Me encantan las películas de ladrones y estafadores en las que un grupo de maleantes se reúne para planificar hasta el último detalle y ejecutar un robo sustancioso; me gustan las historias en las que al final ganan los malos después de desvalijar la caja de un banco o la cuenta corriente de algún acaudalado. Me vienen a la memoria montones de películas, como la protagonizada por unos soberbios Paul Newman y Robert Redford, titulada “el golpe”, que he visto muchas veces y no me canso de ver cuando la reponen; es un placer seguir a estos dos pájaros cuando, acompañados de un acompasado coro de rateros de toda especie, ponen en marcha un elaborado plan para desplumar a un gánster y vengar a uno de sus colegas.

Disfruto cuando veo salir del casino a un insolente Danny Ocean, en cualquiera de las versiones de la historia, con sus once compañeros y el botín del robo, mientras el burlado propietario del Belallio se queda con un palmo de narices.

Me agrada que escapen los cacos en esas historias en las que en realidad nadie pierde y todos ganan, los ladrones disfrutan del trofeo y las víctimas acuden al seguro para recuperar sus bienes y aquí paz y después gloria; por eso me apena asistir a su fracaso, como en el caso de “el quinteto de la muerte” de los hermanos Coen, en el que una extraordinaria Irma P. Hall, en el papel de la Sra.
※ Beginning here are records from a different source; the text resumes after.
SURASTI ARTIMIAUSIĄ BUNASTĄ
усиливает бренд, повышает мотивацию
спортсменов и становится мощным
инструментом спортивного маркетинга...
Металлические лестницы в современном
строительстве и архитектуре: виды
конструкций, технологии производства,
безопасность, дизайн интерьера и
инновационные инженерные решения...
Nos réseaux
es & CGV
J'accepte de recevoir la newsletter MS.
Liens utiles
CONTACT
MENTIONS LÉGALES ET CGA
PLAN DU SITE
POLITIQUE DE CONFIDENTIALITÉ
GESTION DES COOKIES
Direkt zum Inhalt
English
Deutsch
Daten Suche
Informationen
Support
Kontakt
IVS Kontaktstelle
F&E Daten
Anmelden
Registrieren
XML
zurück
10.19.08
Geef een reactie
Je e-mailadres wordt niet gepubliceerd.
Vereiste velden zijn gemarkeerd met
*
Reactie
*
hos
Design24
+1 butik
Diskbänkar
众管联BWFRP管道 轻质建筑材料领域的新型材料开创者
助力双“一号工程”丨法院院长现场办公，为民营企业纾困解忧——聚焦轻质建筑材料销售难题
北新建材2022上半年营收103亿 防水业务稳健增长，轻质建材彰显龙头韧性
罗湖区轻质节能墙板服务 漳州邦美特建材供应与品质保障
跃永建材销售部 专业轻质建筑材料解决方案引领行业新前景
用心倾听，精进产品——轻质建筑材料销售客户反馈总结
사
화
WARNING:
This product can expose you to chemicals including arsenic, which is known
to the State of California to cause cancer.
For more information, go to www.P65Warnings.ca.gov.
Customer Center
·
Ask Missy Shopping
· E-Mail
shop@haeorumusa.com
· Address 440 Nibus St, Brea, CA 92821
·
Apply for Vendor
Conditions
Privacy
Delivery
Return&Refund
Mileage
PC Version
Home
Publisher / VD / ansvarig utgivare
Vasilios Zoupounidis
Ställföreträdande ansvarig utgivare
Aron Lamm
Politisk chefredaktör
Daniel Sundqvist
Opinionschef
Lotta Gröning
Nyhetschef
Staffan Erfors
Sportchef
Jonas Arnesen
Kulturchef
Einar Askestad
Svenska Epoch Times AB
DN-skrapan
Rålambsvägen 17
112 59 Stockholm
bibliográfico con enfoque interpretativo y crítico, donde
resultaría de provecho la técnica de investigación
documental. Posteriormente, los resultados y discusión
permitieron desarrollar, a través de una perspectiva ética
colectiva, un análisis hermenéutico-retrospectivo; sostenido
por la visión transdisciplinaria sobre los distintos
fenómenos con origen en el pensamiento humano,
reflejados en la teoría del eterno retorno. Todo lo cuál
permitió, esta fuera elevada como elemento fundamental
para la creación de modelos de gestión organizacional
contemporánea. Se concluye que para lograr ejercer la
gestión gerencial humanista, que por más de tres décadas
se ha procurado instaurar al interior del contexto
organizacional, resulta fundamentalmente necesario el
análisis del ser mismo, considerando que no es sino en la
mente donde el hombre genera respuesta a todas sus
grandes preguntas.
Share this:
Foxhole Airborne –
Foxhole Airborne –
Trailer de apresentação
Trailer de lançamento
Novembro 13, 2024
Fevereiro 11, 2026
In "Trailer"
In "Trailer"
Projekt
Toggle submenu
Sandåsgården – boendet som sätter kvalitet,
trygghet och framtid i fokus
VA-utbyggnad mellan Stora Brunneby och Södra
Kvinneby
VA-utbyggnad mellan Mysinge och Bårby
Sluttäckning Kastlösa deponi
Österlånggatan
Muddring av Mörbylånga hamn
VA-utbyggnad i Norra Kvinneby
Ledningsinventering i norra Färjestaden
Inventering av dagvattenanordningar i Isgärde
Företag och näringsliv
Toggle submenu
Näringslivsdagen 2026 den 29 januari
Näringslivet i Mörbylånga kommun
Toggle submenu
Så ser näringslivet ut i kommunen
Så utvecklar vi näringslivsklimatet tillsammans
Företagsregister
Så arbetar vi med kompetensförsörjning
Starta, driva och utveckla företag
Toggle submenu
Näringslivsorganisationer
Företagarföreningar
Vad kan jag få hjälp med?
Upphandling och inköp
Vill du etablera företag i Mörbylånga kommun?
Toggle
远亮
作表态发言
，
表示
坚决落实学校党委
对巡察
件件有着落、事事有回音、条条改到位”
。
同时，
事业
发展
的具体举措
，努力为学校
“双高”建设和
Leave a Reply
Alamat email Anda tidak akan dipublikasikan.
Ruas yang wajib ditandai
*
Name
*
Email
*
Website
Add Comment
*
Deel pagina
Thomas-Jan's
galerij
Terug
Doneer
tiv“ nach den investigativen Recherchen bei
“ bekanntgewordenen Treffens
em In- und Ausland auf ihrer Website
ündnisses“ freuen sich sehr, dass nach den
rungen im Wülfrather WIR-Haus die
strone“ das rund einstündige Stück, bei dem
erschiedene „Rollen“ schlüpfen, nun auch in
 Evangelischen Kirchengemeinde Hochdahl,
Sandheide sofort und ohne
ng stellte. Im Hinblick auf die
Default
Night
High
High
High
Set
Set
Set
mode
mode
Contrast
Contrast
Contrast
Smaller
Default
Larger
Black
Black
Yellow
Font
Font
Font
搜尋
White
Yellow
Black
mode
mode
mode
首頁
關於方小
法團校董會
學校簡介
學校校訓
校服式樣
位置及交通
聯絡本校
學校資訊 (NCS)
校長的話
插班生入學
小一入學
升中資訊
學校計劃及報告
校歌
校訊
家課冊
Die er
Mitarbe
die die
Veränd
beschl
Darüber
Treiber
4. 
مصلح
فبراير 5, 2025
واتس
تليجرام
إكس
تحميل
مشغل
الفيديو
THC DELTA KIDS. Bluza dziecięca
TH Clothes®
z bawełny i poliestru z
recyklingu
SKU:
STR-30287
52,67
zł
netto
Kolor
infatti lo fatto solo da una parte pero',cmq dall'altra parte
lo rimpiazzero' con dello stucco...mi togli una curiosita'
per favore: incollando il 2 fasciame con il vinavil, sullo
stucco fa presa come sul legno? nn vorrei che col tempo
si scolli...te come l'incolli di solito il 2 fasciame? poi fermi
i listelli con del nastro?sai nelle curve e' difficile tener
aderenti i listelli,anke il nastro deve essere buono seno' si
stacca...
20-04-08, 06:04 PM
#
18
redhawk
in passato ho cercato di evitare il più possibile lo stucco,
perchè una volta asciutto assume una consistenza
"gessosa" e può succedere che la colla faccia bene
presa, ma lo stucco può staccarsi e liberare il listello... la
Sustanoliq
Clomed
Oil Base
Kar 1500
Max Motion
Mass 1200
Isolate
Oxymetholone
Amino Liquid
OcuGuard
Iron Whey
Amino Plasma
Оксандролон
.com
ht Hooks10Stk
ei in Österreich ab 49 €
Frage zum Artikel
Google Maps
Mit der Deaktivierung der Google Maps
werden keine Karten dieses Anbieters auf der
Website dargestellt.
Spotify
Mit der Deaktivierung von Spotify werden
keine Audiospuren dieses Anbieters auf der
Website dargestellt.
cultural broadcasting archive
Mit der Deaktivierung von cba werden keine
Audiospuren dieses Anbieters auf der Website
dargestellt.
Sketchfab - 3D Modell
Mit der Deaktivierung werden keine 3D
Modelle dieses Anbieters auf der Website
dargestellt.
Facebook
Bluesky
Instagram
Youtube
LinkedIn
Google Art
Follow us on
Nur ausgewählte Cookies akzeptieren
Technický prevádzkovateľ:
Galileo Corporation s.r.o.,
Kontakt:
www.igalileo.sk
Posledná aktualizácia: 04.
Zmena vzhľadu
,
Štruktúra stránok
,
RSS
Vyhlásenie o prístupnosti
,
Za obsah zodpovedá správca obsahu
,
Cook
Munson, da al traste con los elaborados planes del Profesor G.H. Dorr, encarnado por Tom Hanks, y sus cuatro grotescos compañeros que, uno a uno, terminan con sus huesos en una barcaza basurero, camino de una enorme isla vertedero, mientras el botín es donado a la Universidad Bob Jones. He de reconocer que aunque me habría encantado que el insólito quinteto obtuviera el éxito en sus planes, tampoco esta historia termina tan mal, al final el dinero cambia de manos pasando de la banca al mundo de la ciencia y la cultura, con un coste de apenas un centavo por afectado.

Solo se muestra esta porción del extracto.